DDG's search assist is suggesting to me that: Recognizing bias can indicate a level of critical thinking and self-awareness, which are components of intelligence.
"Most users" should have a long, hard thought about this, in the context of AI or not.
I'm curious how much trained in bias damages in-context performance.
It's one thing to rely explicitly on the training data - then you are truly screwed and there isn't much to be done about it - in some sense, the model isn't working right if it does anything other than reflect accurately what is in the training data. But if I provide unbiased information in the context, how much does trained in bias affect evaluation of that specific information?
For example, if I provide it a table of people, their racial background and then their income levels, and I ask it to evaluate whether the white people earn more than the black people - are its error going to lean in the direction of the trained-in bias (eg: telling me white people earn more even though it may not be true in my context data)?
In some sense, relying on model knowledge is fraught with so many issues aside from bias, that I'm not so concerned about it unless it contaminates the performance on the data in the context window.
I can't prove it, but my experience with commercial models is that baked-in bias is strong. There have been times where I state X=1 over and over again in context, but get X=2, or some other value, back sometimes. There are times where I get it every time, or something different every time.

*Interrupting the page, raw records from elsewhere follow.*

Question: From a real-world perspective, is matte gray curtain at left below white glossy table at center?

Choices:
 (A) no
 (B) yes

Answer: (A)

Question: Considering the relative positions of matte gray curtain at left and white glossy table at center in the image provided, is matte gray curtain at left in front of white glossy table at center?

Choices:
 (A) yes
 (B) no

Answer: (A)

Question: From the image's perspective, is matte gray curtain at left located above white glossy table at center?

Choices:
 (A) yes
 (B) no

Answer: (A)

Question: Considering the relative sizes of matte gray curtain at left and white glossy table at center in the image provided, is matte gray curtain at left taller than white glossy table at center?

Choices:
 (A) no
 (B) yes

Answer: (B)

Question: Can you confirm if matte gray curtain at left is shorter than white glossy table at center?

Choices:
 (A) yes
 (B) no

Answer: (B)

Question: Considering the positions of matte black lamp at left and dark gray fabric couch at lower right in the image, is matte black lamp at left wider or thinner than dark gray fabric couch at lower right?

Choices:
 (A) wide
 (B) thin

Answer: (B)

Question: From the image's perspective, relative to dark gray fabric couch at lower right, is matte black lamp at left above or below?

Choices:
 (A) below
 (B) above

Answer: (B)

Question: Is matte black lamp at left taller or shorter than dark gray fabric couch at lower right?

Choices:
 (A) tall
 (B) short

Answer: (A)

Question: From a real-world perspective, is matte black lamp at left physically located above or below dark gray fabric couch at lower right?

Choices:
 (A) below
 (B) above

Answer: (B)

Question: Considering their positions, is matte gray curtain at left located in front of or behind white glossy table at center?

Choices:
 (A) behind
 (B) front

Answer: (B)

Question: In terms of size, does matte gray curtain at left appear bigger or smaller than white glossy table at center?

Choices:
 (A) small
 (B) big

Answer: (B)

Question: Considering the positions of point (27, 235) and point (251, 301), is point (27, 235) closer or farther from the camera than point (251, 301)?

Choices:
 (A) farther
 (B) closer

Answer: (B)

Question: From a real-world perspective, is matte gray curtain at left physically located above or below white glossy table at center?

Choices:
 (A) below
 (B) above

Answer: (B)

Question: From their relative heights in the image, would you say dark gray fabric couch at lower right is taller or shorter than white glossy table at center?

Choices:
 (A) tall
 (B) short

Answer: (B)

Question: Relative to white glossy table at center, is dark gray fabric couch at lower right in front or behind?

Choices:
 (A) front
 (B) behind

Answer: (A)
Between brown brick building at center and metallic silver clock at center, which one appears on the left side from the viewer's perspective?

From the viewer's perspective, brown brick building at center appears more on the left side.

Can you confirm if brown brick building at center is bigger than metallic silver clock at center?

You can see this with some coding agents, where they are not good at ingesting code and reproducing it as they saw it, but can reply with what they were trained on. For example, I was configuring a piece of software that had a YAML config file. The agent kept trying to change the values of unrelated keys to their default example values from the docs when making a change somewhere else. It's a highly forked project so I imagine both the docs and the example config files are in its training set thousands, if not millions of times, if it wasn't deduped.
If you don't give access to sed/grep/etc to an agent, the model will eventually fuck up what's in its context, which might not be the result of bias every time, but when the fucked up result maps to a small set of values, kind of seems like bias to me.
To answer your question, my gut says that if you dumped a CSV of that data into context, the model isn't going to perform actual statistics, and will regurgitate something closer in the space of your question than further away in the space of a bunch of rows of raw data. Your question is going to be in the training data a lot, like explicitly, there are going to be articles about it, research, etc all in English using your own terms.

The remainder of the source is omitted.